翌朝。少し早めに起きたまどかは、キッチンスペースの竃の前にいた。


「上手く炊けるといいな……」


そう、まどかは米を炊いているのだ。魚の干物を焼き、味噌汁っぽいスープも作った。具は大根のようなもの、キノコ、油揚げに似た食感の魔獣の内蔵だ。豆腐が欲しいところだが、この世界には無かった。まぁ、豆類が豊富だから、作れなくもないか……今度試してみよう。納豆もイケるか?

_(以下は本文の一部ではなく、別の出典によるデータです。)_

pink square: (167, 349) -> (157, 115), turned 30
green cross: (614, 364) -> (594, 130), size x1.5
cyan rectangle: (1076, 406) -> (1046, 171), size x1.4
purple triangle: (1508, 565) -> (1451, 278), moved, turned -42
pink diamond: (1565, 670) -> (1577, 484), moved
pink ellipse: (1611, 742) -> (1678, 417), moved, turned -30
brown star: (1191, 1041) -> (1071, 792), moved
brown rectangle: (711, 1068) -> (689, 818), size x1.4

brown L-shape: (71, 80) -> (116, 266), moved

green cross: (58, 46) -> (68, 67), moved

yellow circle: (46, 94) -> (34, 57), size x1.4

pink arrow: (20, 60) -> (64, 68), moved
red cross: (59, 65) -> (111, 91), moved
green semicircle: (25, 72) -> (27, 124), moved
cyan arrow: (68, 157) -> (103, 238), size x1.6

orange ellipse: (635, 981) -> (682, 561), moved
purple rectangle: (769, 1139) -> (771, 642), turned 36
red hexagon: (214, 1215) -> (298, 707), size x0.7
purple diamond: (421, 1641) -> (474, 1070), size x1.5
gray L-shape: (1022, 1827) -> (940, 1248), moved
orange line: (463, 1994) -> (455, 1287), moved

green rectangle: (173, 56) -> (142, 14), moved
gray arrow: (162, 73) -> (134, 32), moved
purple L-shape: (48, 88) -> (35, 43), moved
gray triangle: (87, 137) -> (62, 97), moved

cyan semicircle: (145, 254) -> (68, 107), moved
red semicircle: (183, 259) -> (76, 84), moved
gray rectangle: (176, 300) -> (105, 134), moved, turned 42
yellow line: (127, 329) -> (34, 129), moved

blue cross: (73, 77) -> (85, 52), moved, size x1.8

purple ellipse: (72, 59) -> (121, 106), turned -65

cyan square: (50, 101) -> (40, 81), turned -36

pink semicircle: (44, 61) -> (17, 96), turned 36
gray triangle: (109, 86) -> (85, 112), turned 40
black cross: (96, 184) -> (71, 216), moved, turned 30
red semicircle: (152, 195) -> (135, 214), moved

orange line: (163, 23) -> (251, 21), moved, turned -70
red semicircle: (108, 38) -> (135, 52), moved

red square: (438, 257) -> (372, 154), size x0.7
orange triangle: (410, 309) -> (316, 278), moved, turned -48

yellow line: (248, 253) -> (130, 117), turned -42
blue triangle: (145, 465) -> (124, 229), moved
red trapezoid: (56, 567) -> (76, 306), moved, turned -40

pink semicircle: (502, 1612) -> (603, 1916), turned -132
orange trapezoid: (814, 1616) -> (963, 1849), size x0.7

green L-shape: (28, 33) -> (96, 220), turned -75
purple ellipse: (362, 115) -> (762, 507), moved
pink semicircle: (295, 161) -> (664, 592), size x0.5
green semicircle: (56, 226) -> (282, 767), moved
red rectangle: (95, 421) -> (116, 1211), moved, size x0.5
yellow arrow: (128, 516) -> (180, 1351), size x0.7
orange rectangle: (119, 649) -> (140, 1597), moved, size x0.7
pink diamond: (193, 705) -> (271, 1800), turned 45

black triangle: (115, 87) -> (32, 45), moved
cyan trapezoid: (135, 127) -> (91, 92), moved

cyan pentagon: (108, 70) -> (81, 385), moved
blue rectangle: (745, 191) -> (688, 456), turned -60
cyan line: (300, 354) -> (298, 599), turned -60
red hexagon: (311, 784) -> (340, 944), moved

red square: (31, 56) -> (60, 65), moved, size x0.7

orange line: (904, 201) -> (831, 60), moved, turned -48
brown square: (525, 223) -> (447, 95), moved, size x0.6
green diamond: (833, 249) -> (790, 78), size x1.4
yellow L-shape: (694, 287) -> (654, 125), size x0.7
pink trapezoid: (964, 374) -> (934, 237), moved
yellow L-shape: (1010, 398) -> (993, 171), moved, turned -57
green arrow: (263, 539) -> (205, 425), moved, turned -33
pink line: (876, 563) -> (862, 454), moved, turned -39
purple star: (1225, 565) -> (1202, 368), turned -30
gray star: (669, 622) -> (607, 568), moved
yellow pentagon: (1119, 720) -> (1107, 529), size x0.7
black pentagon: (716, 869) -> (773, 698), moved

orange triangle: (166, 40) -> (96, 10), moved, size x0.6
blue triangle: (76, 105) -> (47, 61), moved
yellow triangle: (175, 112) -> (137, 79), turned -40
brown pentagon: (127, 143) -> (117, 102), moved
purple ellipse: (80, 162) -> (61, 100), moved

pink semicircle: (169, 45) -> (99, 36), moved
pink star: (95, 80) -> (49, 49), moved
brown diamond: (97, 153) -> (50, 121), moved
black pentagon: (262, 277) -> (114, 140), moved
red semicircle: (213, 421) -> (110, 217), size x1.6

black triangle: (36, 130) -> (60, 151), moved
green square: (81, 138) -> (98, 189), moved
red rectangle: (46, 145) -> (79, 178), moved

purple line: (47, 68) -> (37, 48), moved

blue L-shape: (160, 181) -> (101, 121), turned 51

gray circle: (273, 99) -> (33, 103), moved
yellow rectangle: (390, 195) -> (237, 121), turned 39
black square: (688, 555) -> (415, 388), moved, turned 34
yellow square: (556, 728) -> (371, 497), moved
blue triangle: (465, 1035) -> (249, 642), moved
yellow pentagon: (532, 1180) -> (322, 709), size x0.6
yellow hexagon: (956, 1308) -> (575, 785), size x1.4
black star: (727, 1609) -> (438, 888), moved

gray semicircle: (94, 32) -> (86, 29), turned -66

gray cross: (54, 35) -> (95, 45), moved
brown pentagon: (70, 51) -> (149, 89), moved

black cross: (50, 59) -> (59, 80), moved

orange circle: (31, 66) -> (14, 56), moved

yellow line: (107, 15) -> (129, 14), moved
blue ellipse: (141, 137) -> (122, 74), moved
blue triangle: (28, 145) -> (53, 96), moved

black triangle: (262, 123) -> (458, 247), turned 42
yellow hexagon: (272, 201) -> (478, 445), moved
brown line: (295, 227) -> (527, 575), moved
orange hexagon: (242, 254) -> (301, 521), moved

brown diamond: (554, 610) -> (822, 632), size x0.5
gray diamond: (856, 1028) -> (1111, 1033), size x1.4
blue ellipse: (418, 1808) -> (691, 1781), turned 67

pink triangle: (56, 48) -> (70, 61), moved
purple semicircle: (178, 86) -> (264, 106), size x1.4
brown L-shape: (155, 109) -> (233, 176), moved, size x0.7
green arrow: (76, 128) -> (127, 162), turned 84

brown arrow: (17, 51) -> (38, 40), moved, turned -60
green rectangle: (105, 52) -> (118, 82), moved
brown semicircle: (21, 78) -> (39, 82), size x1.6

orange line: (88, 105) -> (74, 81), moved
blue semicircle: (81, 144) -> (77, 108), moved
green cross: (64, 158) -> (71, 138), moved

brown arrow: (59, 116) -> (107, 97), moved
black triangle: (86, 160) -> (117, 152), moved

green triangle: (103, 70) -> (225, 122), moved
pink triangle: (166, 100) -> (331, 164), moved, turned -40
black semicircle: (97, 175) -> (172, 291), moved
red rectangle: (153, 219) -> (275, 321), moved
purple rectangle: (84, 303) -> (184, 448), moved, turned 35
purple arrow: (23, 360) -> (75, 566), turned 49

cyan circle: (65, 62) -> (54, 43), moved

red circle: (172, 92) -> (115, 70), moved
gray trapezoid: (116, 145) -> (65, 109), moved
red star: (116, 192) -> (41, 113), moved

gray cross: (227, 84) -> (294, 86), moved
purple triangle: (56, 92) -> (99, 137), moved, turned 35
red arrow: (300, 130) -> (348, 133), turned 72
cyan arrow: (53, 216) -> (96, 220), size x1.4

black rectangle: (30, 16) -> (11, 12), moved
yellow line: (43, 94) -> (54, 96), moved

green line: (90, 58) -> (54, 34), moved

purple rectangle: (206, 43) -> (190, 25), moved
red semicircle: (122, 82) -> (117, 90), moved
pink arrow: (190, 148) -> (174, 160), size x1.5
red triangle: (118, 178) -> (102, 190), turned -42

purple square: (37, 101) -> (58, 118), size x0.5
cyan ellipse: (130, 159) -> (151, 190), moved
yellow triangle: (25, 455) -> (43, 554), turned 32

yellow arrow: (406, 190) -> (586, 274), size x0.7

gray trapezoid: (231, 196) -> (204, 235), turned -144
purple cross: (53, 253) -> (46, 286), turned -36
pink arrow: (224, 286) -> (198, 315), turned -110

うん。匂いは申し分ない。もはや懐かし匂いだね、ご飯が炊ける匂いって。ドジっ子定番の、焦げ臭い匂いでパニックになって火傷しながらひっくり返す、ドンガラガッシャーンなイベントも無く、無事に和の朝食が出来た。


「スンスン……ん?いい匂い……」


「これはこれは!まどかお嬢様がお作りになられたのですか!」


「いいから座って!たまにはいいでしょ。ってか、今日はお試しだから。」


「ご、ご飯じゃない!」


「メグミ、味見してみて。」


「うん。いただきまーす。モムモム……ん!モチモチして美味しい!」


「では、わたくしはスープをいただきます。ほぅ……これは、味わい深いですな!大変おいしゅうございます。」


「そう?お世辞じゃない?モグモグ……を!美味いじゃん!」


「和だよね、ソウルフード!」


「まどかお嬢様、こちらのお料理、レシピなどを教えて頂いてもよろしいですか?」


「うん。いいけど、割と目分量だから、あんまり当てにならないよ?」


「ありがとうございます。研究させていただきます。」


「ご飯が美味しいって、幸せだねっ!」


「よし、ネックレス作りに行くついでに、米を買い占めに行くか!結構安かったし。」


朝食を済ませた三人は、市場にやってきた。宣言通り、米を買い占め、アイテムショップに行く途中……


「ん?え!佃煮!」


それは、旅人向けの保存食を専門でやっているお店。店先にあったのは、魔獣の肉で作ったジャーキーや、ドライフルーツ、ヌメヌメした水草を塩漬けにしたもの(味見したけど、なかなか美味い)などの横に、小魚を味噌っぽい豆の調味料で煮込み、そのまま煮詰めたものがあった。身は崩れて魚の形はしていない、どう見ても佃煮だ。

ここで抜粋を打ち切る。